Hermine lächelte leicht. Er dachte zwar, er wäre der klügste Magier der je diese Hallen beschritten hatte, doch er hatte keine Chance gegen sie.
Hermine nahm die Herausforderung an. Verstohlen lugte sie auf die Seite und bedachte dem Mann der ihre Gedanken einnahm mit einem vorsichtigen Blick. Dieser fing ihren Blick und sah sofort stur nach vorne. Hermine schmunzelte, er hatte nicht die geringste Ahnung auf was er sich da eingelassen hatte.

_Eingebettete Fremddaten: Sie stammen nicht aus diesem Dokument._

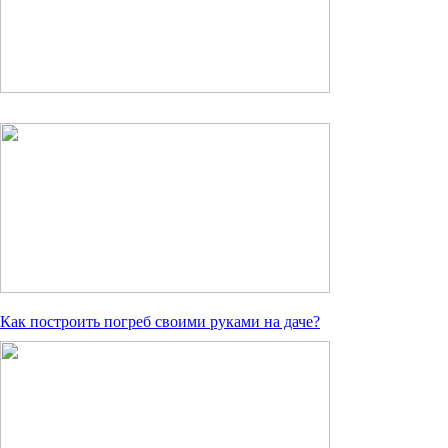
Как построить погреб своими руками на даче?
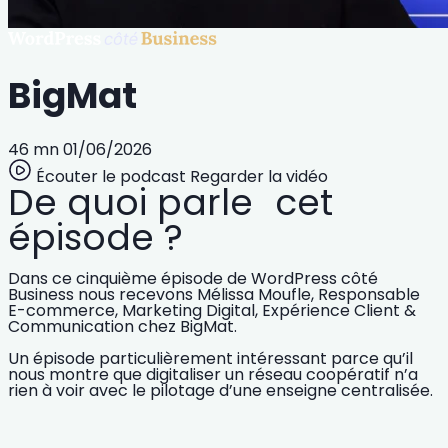
BigMat
46 mn
01/06/2026
Écouter le podcast
Regarder la vidéo
De quoi parle cet
épisode ?
Dans ce cinquième épisode de WordPress côté
Business nous recevons Mélissa Moufle, Responsable
E-commerce, Marketing Digital, Expérience Client &
Communication chez BigMat.
Un épisode particulièrement intéressant parce qu’il
nous montre que digitaliser un réseau coopératif n’a
rien à voir avec le pilotage d’une enseigne centralisée.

Nicht weit der beiden Professoren saß Marcus Puglesby und stocherte entnervt in seinem Essen. Er ignorierte seine Mitschüler welche links und rechts von ihm laut lachten oder über diverse Nichtigkeiten diskutierten. Er war schon immer anders gewesen. Ruhig und verschlossen. Seine Mitschüler tolerierten ihn doch er machte sich nichts vor, sie fanden ihn merkwürdig. Sie dachten, er passe nicht zu ihnen und sie hatten recht. Er passte nicht hierher. Er wollte nicht hierher. Er war weder fair, noch besaß er viel Geduld und Freundlichkeit war nun wirklich nicht seine Stärke. Und trotzdem saß er hier. Über seinem Kopf thronte der Dachs welcher die Mitglieder seines Hauses überblickte und das gelb auf seiner Krawatte versuchte er so gut er konnte zu ignorieren. Sein Vater war ein Hufflepuff, sein Großvater war einer und so weiter. Seine Brüder und Schwestern waren Hufflepuff. Marcus fiel kein Mitglied seiner Familie ein welches nicht in Hufflepuff war. Sein ganzes Leben lang war er immer an zweiter Stelle. Loyalität, Treue und harte Arbeit. Das waren die wichtigsten Tugenden die seine Jugend bestimmten. Doch egal wie sehr er sich bemühte, die Unruhe in ihm wuchs mit jedem Jahr an. Er wusste früh, dass er nicht den Weg beschreiten würde der ihm vorbestimmt war. Er wollte mehr. Doch als der sprechende Hut mit einem Wort all seine Träume und Hoffnungen zerstörte, war es beschlossen. Er würde nicht sein Vater sein. Er würde sich nicht unterordnen. Gryffendor, Slytherin. Das waren die Häuser die Geschichte schrieben. Niemand interessierte sich für Hufflepuff. Niemand erwartete große Taten oder horrende Leistungen. Doch das würde sich bald ändern.